====== Data to use ======
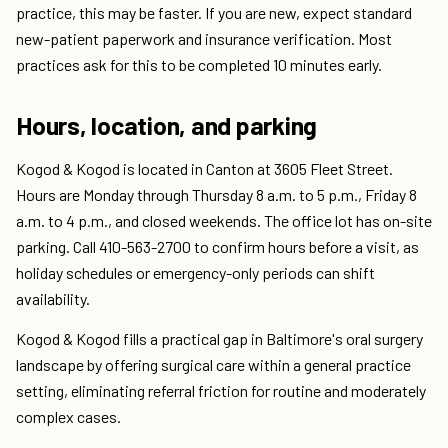
practice, this may be faster. If you are new, expect standard
new-patient paperwork and insurance verification. Most
practices ask for this to be completed 10 minutes early.
Hours, location, and parking
Kogod & Kogod is located in Canton at 3605 Fleet Street.
Hours are Monday through Thursday 8 a.m. to 5 p.m., Friday 8
a.m. to 4 p.m., and closed weekends. The office lot has on-site
parking. Call 410-563-2700 to confirm hours before a visit, as
holiday schedules or emergency-only periods can shift
availability.
Kogod & Kogod fills a practical gap in Baltimore's oral surgery
landscape by offering surgical care within a general practice
setting, eliminating referral friction for routine and moderately
complex cases.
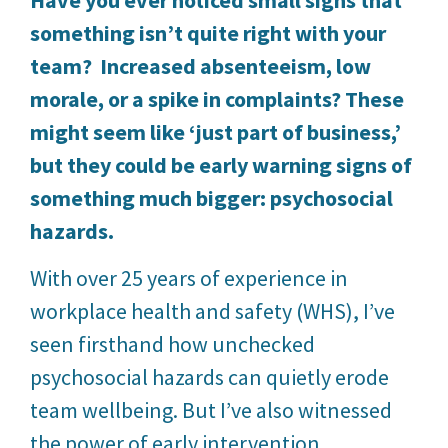
something isn’t quite right with your
team? Increased absenteeism, low
morale, or a spike in complaints? These
might seem like ‘just part of business,’
but they could be early warning signs of
something much bigger: psychosocial
hazards.
With over 25 years of experience in
workplace health and safety (WHS), I’ve
seen firsthand how unchecked
psychosocial hazards can quietly erode
team wellbeing. But I’ve also witnessed
the power of early intervention.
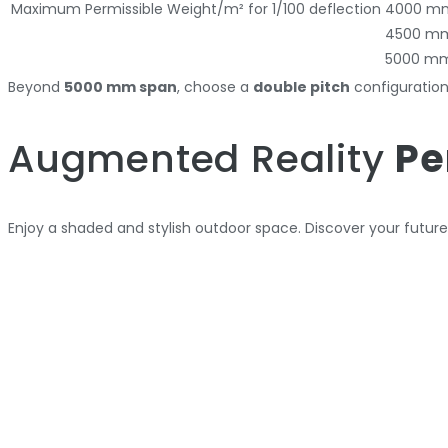
Maximum Permissible Weight/m² for 1/100 deflection
4000 m
4500 m
5000 m
Beyond
5000 mm span
, choose a
double pitch
configuratio
Augmented Reality
Pe
Enjoy a shaded and stylish outdoor space. Discover your futur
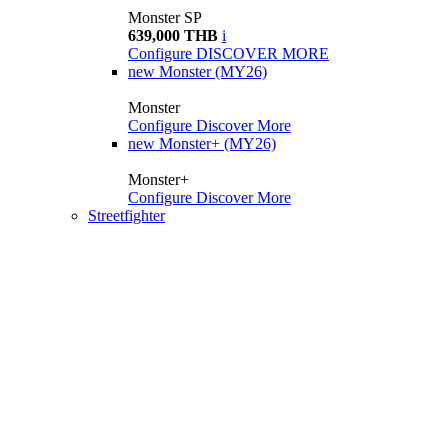
Monster SP
639,000 THB
i
Configure
DISCOVER MORE
new
Monster (MY26)
Monster
Configure
Discover More
new
Monster+ (MY26)
Monster+
Configure
Discover More
Streetfighter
======
◆ Your goal:
Pull every line containing the word "hazards" out of the material.

◆ Written reply:
hazards.
psychosocial hazards can quietly erode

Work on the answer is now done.